So you would say Jujutsu or Aikido is safer? Why is Judo so bad? Or is it mostly in sports and people resisting too much.

A self defense Judo safer than sports one.

Some Judo schools more unsafe than others.


----------



## moonhill99

Langenschwert said:


> That being said, a broken bone is not as damaging as a sedentary lifestyle. That will mess you up far worse in the long run. And there are plenty of sports that are worse. .



I may have to see a doctor about my family history problems and the possibility I may be getting it or damaging done from a sedentary lifestyle.

Base on this well Aikido may be safer.

I have no pain or stiff joints but I have been having knee problems running up a steep hill. Where my knee was sorta of giving out. And sore for almost a week.

I don't want any thing that could trigger arthritis.

And if Jujutsu and Judo does this it is big game changer. I thought taekwondo and some karate big on high kicks and fancy  flying,jumping,spinning,twisting and jump kicks so on would be harder on the knees.

I looked at the throws,take downs,wrist locks,pins and holds and thought Jujutsu ,Judo or Aikido was best for me. With Jujutsu being really good.

But some here say it could be dangerous and destroy your joints.

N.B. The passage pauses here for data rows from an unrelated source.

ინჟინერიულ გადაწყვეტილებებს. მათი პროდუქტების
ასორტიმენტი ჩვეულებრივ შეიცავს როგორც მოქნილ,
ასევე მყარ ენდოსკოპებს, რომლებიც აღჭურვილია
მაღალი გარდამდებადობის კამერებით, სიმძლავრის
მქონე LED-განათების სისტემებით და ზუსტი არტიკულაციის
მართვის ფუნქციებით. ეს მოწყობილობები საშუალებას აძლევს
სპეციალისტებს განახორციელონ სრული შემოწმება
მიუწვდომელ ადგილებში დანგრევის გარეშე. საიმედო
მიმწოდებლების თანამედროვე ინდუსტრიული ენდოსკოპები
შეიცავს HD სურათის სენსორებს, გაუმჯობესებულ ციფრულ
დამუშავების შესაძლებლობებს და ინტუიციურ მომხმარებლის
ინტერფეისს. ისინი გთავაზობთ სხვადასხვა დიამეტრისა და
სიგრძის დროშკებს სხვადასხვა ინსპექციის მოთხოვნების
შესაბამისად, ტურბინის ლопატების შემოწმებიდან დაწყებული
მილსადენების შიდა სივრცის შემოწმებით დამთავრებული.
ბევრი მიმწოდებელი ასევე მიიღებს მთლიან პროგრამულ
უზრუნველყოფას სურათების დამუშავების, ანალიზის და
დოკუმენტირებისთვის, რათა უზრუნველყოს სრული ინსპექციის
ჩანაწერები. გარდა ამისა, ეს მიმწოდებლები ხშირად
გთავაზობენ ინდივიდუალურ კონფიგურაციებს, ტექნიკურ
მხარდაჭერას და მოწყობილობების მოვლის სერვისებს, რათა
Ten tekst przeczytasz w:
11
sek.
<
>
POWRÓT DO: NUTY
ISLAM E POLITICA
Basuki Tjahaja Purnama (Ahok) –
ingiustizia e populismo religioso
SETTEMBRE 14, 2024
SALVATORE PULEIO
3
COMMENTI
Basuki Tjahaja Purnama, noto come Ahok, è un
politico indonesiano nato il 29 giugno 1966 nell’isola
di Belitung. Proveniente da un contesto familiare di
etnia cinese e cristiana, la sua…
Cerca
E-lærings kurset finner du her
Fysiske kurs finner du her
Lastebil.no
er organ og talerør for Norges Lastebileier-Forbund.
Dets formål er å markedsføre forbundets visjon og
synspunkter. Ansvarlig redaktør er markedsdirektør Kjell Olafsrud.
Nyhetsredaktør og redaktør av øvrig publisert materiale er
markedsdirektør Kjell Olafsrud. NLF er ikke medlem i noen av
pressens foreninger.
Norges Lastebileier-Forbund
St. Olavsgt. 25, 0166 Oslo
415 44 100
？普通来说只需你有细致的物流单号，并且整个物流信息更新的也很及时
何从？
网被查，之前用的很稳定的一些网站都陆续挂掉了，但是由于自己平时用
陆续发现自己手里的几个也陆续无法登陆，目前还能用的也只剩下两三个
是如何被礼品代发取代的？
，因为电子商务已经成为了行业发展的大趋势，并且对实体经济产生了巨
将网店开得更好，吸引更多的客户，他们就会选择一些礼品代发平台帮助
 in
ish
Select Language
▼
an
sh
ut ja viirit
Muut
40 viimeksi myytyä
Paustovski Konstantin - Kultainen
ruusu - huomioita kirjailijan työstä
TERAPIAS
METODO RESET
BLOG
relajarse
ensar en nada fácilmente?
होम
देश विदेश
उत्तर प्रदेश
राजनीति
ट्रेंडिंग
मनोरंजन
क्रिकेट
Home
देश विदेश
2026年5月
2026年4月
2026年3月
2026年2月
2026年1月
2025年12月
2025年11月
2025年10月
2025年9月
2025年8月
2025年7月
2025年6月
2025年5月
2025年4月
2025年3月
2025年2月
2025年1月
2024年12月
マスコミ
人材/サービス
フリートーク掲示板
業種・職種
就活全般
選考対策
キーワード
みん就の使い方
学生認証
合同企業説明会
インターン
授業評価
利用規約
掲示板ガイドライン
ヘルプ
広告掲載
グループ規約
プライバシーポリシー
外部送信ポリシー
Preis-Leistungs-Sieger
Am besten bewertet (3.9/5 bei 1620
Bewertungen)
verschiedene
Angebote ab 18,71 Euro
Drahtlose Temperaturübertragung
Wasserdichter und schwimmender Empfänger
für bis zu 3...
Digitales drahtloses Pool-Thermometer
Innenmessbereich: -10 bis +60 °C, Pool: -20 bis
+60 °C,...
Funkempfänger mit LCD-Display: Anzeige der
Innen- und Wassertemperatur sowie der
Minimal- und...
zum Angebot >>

With my family having joint problems and possibility I could get arthritis.

Some say here if you have arthritis it could help by exercising your joints.

What are the first signs of arthritis? Should I get bone scan and okay from doctor? Could some doctors say yes or no to it? Like some members here say it could cause arthritis and others say it could help if you have arthritis.


----------



## Langenschwert

Talk to your doctor. Martial arts aren't going to put you through any kind of stress that you wouldn't get from other sports. It's better to get more exercise than less, provided you're not overtraining. A friend of mine held off arthritis in her hands by playing piano all the time. Any kind of physical activity will put stress on the body. Being a couch potato puts stress on your whole system and can lead to a plethora of problems.


----------



## K-man

moonhill99 said:


> So you would say Jujutsu or Aikido is safer? Why is Judo so bad? Or is it mostly in sports and people resisting too much.


I have probably had more problems with Aikido (plus Hapkido) than any other martial art. I've had some cuts and broken bones from karate but the have healed. I have had joint hyper extension from Aikido and that is much longer lasting.


----------



## Spinedoc

K-man said:


> I have probably had more problems with Aikido (plus Hapkido) than any other martial art. I've had some cuts and broken bones from karate but the have healed. I have had joint hyper extension from Aikido and that is much longer lasting.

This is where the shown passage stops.